== Recorded information ==
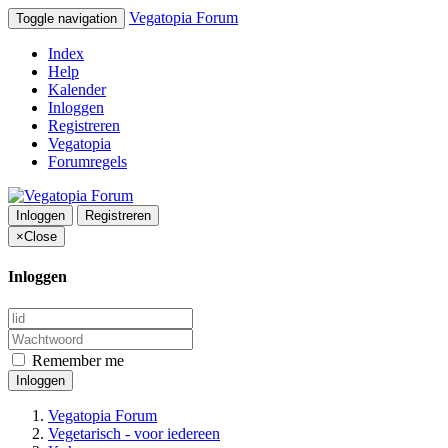
Vegatopia Forum
Toggle navigation
Index
Help
Kalender
Inloggen
Registreren
Vegatopia
Forumregels
Inloggen
Registreren
×
Close
Inloggen
Remember me
Inloggen
Vegatopia Forum
Vegetarisch - voor iedereen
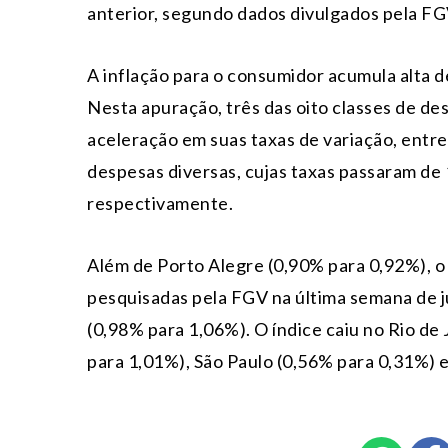
anterior, segundo dados divulgados pela FG
A inflação para o consumidor acumula alta 
Nesta apuração, três das oito classes de 
aceleração em suas taxas de variação, entre
despesas diversas, cujas taxas passaram de
respectivamente.
Além de Porto Alegre (0,90% para 0,92%), o 
pesquisadas pela FGV na última semana de ju
(0,98% para 1,06%). O índice caiu no Rio de
para 1,01%), São Paulo (0,56% para 0,31%)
===
**What is needed**
When an image appears in the data, skip it and output the rest exactly.

**Answer section**
Vegatopia Forum
Toggle navigation
Index
Help
Kalender
Inloggen
Registreren
Vegatopia
Forumregels
Inloggen
Registreren
×
Close
Inloggen
Remember me
Inloggen
Vegatopia Forum
Vegetarisch - voor iedereen
anterior, segundo dados divulgados pela FG
A inflação para o consumidor acumula alta 
Nesta apuração, três das oito classes de 
aceleração em suas taxas de variação, entre
despesas diversas, cujas taxas passaram de
respectivamente.
Além de Porto Alegre (0,90% para 0,92%), o 
pesquisadas pela FGV na última semana de ju
(0,98% para 1,06%). O índice caiu no Rio de
para 1,01%), São Paulo (0,56% para 0,31%)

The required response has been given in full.